* [INSTRUCTIONS TO FOLLOW]: Output, without alteration, the first line of the entries and each line after it, stopping with the line that contains "banknotach. Ludzie mają krótka pamięć".

Stored data entries:
=== Begin Enclosure ===

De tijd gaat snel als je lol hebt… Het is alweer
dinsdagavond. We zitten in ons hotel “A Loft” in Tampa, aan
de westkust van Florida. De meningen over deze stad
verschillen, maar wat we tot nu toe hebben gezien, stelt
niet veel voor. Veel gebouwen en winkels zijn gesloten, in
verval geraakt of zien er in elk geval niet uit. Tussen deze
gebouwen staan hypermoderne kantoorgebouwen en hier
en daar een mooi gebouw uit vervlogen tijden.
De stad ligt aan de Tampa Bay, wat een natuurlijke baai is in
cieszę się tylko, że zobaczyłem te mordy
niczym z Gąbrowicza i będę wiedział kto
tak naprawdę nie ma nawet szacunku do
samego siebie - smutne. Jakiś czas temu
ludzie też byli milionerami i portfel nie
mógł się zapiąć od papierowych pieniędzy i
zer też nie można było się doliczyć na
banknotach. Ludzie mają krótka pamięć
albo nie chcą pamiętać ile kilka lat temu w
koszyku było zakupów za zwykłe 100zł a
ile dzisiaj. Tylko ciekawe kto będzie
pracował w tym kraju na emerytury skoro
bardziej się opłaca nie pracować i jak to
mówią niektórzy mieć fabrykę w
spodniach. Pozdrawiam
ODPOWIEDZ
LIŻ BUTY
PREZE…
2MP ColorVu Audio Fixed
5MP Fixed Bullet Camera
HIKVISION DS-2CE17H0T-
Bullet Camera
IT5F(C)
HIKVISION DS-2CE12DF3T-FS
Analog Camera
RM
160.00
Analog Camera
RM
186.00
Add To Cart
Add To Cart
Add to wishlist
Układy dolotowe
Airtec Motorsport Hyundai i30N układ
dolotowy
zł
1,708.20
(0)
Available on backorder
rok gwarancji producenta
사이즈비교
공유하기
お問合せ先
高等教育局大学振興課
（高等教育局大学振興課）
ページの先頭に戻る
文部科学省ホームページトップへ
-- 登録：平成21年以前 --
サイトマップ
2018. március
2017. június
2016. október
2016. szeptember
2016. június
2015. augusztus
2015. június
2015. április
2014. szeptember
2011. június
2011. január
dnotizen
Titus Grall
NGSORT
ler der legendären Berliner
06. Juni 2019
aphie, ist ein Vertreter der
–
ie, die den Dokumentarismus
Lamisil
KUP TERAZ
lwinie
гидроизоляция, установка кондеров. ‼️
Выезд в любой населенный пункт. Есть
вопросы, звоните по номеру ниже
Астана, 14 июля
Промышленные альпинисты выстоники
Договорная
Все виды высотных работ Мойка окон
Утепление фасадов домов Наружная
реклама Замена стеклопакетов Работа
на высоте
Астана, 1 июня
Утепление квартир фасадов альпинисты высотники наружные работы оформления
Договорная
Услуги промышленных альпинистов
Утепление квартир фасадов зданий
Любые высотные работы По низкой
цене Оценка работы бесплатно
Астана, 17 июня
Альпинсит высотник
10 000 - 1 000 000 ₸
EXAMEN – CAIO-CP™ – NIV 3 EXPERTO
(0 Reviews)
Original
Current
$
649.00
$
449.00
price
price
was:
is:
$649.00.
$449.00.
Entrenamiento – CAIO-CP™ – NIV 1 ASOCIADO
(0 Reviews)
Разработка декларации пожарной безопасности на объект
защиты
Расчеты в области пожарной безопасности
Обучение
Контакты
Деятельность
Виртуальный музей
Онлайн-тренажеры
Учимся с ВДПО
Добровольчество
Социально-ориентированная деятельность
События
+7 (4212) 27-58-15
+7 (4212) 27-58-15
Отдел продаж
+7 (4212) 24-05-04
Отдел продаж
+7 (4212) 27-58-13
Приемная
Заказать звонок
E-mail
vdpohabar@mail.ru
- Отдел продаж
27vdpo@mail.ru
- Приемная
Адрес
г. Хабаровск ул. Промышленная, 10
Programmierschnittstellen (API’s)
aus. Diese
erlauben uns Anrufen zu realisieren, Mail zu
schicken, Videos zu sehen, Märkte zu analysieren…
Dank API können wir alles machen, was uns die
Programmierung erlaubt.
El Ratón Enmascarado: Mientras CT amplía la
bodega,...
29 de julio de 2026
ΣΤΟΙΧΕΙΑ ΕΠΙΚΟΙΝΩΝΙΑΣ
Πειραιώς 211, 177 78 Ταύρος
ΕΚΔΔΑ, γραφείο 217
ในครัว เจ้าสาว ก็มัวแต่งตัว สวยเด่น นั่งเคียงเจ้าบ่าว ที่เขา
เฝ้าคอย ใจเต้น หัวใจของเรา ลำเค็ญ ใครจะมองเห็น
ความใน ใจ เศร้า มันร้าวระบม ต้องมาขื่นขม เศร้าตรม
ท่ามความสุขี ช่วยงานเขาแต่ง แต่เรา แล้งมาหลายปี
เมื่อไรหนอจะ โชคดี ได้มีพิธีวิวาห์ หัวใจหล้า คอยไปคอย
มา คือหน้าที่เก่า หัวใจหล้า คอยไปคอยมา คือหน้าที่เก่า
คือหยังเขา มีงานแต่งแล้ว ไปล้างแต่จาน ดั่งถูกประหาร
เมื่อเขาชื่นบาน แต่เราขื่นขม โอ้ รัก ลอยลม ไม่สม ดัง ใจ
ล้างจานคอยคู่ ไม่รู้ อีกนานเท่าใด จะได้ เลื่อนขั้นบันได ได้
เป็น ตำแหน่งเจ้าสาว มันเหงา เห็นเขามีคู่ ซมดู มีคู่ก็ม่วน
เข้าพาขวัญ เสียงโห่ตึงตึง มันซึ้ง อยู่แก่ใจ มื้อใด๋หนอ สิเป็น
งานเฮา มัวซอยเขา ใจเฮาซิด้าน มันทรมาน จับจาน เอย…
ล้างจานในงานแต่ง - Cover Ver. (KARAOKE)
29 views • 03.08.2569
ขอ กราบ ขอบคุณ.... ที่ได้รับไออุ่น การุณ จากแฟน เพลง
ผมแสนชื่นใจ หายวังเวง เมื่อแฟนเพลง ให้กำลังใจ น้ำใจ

=== End Enclosure ===

* [ANSWER TO THIS EXERCISE]:
De tijd gaat snel als je lol hebt… Het is alweer
dinsdagavond. We zitten in ons hotel “A Loft” in Tampa, aan
de westkust van Florida. De meningen over deze stad
verschillen, maar wat we tot nu toe hebben gezien, stelt
niet veel voor. Veel gebouwen en winkels zijn gesloten, in
verval geraakt of zien er in elk geval niet uit. Tussen deze
gebouwen staan hypermoderne kantoorgebouwen en hier
en daar een mooi gebouw uit vervlogen tijden.
De stad ligt aan de Tampa Bay, wat een natuurlijke baai is in
cieszę się tylko, że zobaczyłem te mordy
niczym z Gąbrowicza i będę wiedział kto
tak naprawdę nie ma nawet szacunku do
samego siebie - smutne. Jakiś czas temu
ludzie też byli milionerami i portfel nie
mógł się zapiąć od papierowych pieniędzy i
zer też nie można było się doliczyć na
banknotach. Ludzie mają krótka pamięć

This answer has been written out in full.